La fracture tranche parfois des liens anciens, courant le long d'une même artère. D'autant que le village vit depuis huit ans dans l'ombre de la prétendue "République populaire de Donetsk", cette région sécessionniste que la Russie vient d'annexer à sa Fédération.
Ainsi, tandis que Mykola et sa femme, Rubov, ont perdu leur fils à la guerre, tombé revêtu de l'uniforme ukrainien, celui de leurs voisins a choisi de combattre avec les pro-Russes et ce, dès 2014.
"J'ai dit à mon voisin : ‘Je ne veux pas rester à côté de toi, ton fils a rejoint les séparatistes en 2014. C’est un bâtard’. Il m’a répondu : 'Ne l'appelez pas comme ça!'. Je lui ai dit : 'Mon fils est mort pour défendre son pays, le tien est un bâtard'", se souvient Mykola.

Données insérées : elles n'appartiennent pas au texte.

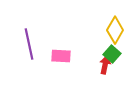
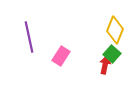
yellow diamond: rotated 8 degrees counterclockwise
purple line: moved 7 px up
pink rectangle: rotated 60 degrees counterclockwise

Pour Rubov non plus, il n'est pas question de pardonner: "Non, seul Dieu peut pardonner. Je prie Dieu pour qu’ils paient pour mes larmes, ma peine'." Le couple l'affirme d'ailleurs: si les collaborateurs ne sont pas condamnés, poursuivant leur existence en toute impunité dans le village, ils quitteront Yarova.